Work instruction:
All lines of the listing below must be reproduced character for character.

Supplied records:
┄┄┄┄┄┄┄┄┄┄

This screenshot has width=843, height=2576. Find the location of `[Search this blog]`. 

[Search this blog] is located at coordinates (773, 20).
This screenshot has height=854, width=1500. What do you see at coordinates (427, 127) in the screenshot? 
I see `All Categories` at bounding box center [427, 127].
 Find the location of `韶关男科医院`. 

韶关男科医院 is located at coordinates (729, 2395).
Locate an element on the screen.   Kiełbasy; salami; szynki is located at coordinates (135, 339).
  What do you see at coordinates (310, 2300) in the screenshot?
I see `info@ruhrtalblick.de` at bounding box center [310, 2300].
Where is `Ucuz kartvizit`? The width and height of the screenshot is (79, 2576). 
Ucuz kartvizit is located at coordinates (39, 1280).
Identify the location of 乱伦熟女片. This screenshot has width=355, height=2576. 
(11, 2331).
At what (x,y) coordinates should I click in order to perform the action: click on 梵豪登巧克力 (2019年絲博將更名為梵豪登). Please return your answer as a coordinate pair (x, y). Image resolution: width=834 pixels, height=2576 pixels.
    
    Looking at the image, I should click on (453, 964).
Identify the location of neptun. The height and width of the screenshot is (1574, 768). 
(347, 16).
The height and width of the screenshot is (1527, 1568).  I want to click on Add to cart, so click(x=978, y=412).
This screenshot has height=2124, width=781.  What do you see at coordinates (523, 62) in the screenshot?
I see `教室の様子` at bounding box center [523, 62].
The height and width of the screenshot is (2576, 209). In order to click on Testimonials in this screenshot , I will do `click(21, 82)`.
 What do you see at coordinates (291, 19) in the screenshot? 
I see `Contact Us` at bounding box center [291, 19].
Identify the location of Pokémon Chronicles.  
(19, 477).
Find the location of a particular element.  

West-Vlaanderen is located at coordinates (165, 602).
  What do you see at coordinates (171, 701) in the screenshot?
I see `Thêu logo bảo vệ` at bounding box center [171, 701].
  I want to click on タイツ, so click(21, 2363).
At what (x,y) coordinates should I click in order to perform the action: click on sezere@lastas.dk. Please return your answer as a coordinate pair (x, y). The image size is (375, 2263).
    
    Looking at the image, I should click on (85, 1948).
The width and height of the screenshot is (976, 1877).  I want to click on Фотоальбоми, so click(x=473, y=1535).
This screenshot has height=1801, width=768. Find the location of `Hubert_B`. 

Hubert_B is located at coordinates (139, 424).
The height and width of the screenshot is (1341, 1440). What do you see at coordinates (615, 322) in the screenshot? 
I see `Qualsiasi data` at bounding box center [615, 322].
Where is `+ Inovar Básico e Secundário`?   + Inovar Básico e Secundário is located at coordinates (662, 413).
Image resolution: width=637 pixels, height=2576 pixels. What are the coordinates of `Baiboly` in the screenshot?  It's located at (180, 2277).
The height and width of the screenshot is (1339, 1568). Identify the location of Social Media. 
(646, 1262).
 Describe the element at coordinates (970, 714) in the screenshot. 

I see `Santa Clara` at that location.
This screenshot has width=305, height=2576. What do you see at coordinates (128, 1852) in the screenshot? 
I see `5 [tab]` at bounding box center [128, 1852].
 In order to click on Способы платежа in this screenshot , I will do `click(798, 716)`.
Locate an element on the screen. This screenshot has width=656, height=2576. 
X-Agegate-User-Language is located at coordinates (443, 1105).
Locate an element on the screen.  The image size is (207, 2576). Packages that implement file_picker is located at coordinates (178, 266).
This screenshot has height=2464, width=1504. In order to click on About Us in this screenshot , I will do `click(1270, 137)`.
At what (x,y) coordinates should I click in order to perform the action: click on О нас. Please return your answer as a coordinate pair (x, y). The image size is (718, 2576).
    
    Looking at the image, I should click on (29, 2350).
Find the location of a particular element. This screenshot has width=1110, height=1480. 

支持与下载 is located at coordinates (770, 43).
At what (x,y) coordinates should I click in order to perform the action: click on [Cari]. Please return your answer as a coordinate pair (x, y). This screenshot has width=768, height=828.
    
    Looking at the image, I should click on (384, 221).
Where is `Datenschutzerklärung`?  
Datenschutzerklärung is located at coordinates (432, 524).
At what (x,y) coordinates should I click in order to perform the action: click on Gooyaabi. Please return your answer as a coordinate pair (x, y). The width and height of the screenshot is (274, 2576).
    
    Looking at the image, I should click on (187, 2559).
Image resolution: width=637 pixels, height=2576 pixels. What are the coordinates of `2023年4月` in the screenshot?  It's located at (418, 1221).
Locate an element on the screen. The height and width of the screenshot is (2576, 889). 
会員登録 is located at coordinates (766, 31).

┄┄┄┄┄┄┄┄┄┄

Problem solution:
This screenshot has width=843, height=2576. Find the location of `[Search this blog]`. 

[Search this blog] is located at coordinates (773, 20).
This screenshot has height=854, width=1500. What do you see at coordinates (427, 127) in the screenshot? 
I see `All Categories` at bounding box center [427, 127].
 Find the location of `韶关男科医院`. 

韶关男科医院 is located at coordinates (729, 2395).
Locate an element on the screen.   Kiełbasy; salami; szynki is located at coordinates (135, 339).
  What do you see at coordinates (310, 2300) in the screenshot?
I see `info@ruhrtalblick.de` at bounding box center [310, 2300].
Where is `Ucuz kartvizit`? The width and height of the screenshot is (79, 2576). 
Ucuz kartvizit is located at coordinates (39, 1280).
Identify the location of 乱伦熟女片. This screenshot has width=355, height=2576. 
(11, 2331).
At what (x,y) coordinates should I click in order to perform the action: click on 梵豪登巧克力 (2019年絲博將更名為梵豪登). Please return your answer as a coordinate pair (x, y). Image resolution: width=834 pixels, height=2576 pixels.
    
    Looking at the image, I should click on (453, 964).
Identify the location of neptun. The height and width of the screenshot is (1574, 768). 
(347, 16).
The height and width of the screenshot is (1527, 1568).  I want to click on Add to cart, so click(x=978, y=412).
This screenshot has height=2124, width=781.  What do you see at coordinates (523, 62) in the screenshot?
I see `教室の様子` at bounding box center [523, 62].
The height and width of the screenshot is (2576, 209). In order to click on Testimonials in this screenshot , I will do `click(21, 82)`.
 What do you see at coordinates (291, 19) in the screenshot? 
I see `Contact Us` at bounding box center [291, 19].
Identify the location of Pokémon Chronicles.  
(19, 477).
Find the location of a particular element.  

West-Vlaanderen is located at coordinates (165, 602).
  What do you see at coordinates (171, 701) in the screenshot?
I see `Thêu logo bảo vệ` at bounding box center [171, 701].
  I want to click on タイツ, so click(21, 2363).
At what (x,y) coordinates should I click in order to perform the action: click on sezere@lastas.dk. Please return your answer as a coordinate pair (x, y). The image size is (375, 2263).
    
    Looking at the image, I should click on (85, 1948).
The width and height of the screenshot is (976, 1877).  I want to click on Фотоальбоми, so click(x=473, y=1535).
This screenshot has height=1801, width=768. Find the location of `Hubert_B`. 

Hubert_B is located at coordinates (139, 424).
The height and width of the screenshot is (1341, 1440). What do you see at coordinates (615, 322) in the screenshot? 
I see `Qualsiasi data` at bounding box center [615, 322].
Where is `+ Inovar Básico e Secundário`?   + Inovar Básico e Secundário is located at coordinates (662, 413).
Image resolution: width=637 pixels, height=2576 pixels. What are the coordinates of `Baiboly` in the screenshot?  It's located at (180, 2277).
The height and width of the screenshot is (1339, 1568). Identify the location of Social Media. 
(646, 1262).
 Describe the element at coordinates (970, 714) in the screenshot. 

I see `Santa Clara` at that location.
This screenshot has width=305, height=2576. What do you see at coordinates (128, 1852) in the screenshot? 
I see `5 [tab]` at bounding box center [128, 1852].
 In order to click on Способы платежа in this screenshot , I will do `click(798, 716)`.
Locate an element on the screen. This screenshot has width=656, height=2576. 
X-Agegate-User-Language is located at coordinates (443, 1105).
Locate an element on the screen.  The image size is (207, 2576). Packages that implement file_picker is located at coordinates (178, 266).
This screenshot has height=2464, width=1504. In order to click on About Us in this screenshot , I will do `click(1270, 137)`.
At what (x,y) coordinates should I click in order to perform the action: click on О нас. Please return your answer as a coordinate pair (x, y). The image size is (718, 2576).
    
    Looking at the image, I should click on (29, 2350).
Find the location of a particular element. This screenshot has width=1110, height=1480. 

支持与下载 is located at coordinates (770, 43).
At what (x,y) coordinates should I click in order to perform the action: click on [Cari]. Please return your answer as a coordinate pair (x, y). This screenshot has width=768, height=828.
    
    Looking at the image, I should click on (384, 221).
Where is `Datenschutzerklärung`?  
Datenschutzerklärung is located at coordinates (432, 524).
At what (x,y) coordinates should I click in order to perform the action: click on Gooyaabi. Please return your answer as a coordinate pair (x, y). The width and height of the screenshot is (274, 2576).
    
    Looking at the image, I should click on (187, 2559).
Image resolution: width=637 pixels, height=2576 pixels. What are the coordinates of `2023年4月` in the screenshot?  It's located at (418, 1221).
Locate an element on the screen. The height and width of the screenshot is (2576, 889). 
会員登録 is located at coordinates (766, 31).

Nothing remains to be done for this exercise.